Dr Ayşegül Kars Kaynar

Dr Ayşegül Kars Kaynar

"The upcoming elections on May 14 are of great importance for Turkey. They are considered to be the last chance to remove the AKP government that has ruled the country for more than twenty years. It is an opportunity to move towards the reestablishment of a democratic republic. After living under authoritarian Islamist rule for decades, the people of Turkey have learnt the hard way to value an egalitarian political system where all opinions and differing standpoints are treated equally, the judiciary is independent and impartial, and the government pursues a peaceable foreign policy. As an unintended consequence of presidentialism, the opposition parties in Turkey have also learnt to form coalitions and work together. The elections on May 14 will be a tight race between the ruling and opposition parties. However, regardless of who wins, these lessons will not go away but rather they will shape the trajectory of Turkey in the second century of the Republic."

Georg Forster Research Fellowship for postdoctoral and experienced researchers contributing to sustainable development 

Dr Ayşegül Kars Kaynar
Ayşegül Kars Kaynar is a Georg Forster Research Fellow. She received her Master's degree from City University in London and a PhD from the Department of Political Science at Middle East Technical University, Ankara. She then studied at the New School for Social Research and was a Visiting Fellow at the Turkey-Europe Centre at the University Hamburg. Her research focuses on contemporary Turkish politics, legal and constitutional history, security policy and the relationship between the military and society. After studying at Humboldt University in Berlin between 2018 and 2022, currently she works as a project coordinator in the Association for Monitoring Equal Rights (AMER), and lectures in Atilim University.

Dr Latife Akyüz

"Turkey is approaching the most significant elections in its history. Since rising to power, the AKP has exacerbated social alienation, accelerated the breakdown of institutions, and fostered the spread of political corruption and social marginalization. If Erdoğan and the AKP win again, the country will be driven to a tipping point in terms of democracy and human rights that will be difficult to reverse. These elections will determine whether Turkey's democracy can be restored, whether the rule of law can be reestablished, and whether repression, violence, and all forms of human rights violations can be stopped. Ultimately, these elections will determine whether there will be a dictatorship or a democratic republic on Europe’s border. I have hope for the latter."
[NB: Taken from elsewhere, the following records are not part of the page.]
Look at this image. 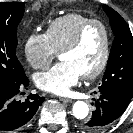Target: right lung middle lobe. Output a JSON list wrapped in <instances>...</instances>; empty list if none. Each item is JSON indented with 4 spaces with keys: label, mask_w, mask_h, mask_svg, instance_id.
<instances>
[{
    "label": "right lung middle lobe",
    "mask_w": 133,
    "mask_h": 133,
    "mask_svg": "<svg viewBox=\"0 0 133 133\" xmlns=\"http://www.w3.org/2000/svg\"><path fill=\"white\" fill-rule=\"evenodd\" d=\"M24 6L23 2L0 3V86L15 83L24 72L16 56L17 27Z\"/></svg>",
    "instance_id": "dd1d6c3e"
}]
</instances>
Philipp Schwartz Initiative for researchers at risk 

Dr Latife Akyüz

Latife Akyüz received her PhD from Middle East Technical University Ankara in 2013, with the dissertation titled “Ethnicity and Gender Dynamics of Living in Borderlands: The Case of Hopa-Turkey”. She has held positions as a visiting scholar at Indiana University (2010), Binghamton University (2011–12) and the Center for Ethnic and Migration Studies, Liège University (2014). She worked as an Assistant Professor at Duzce University from March 2014 until 2016, when she, like many other academics in Turkey, was dismissed from her position and was forced to leave Turkey. With the Philipp Schwartz Fellowship of the Humboldt Foundation she could continue her research at Goethe University Frankfurt (2016-2019). After working as Einstein Fellow at Humboldt-Universität zu Berlin (BIM), she joined the European University Viadrina in 2022.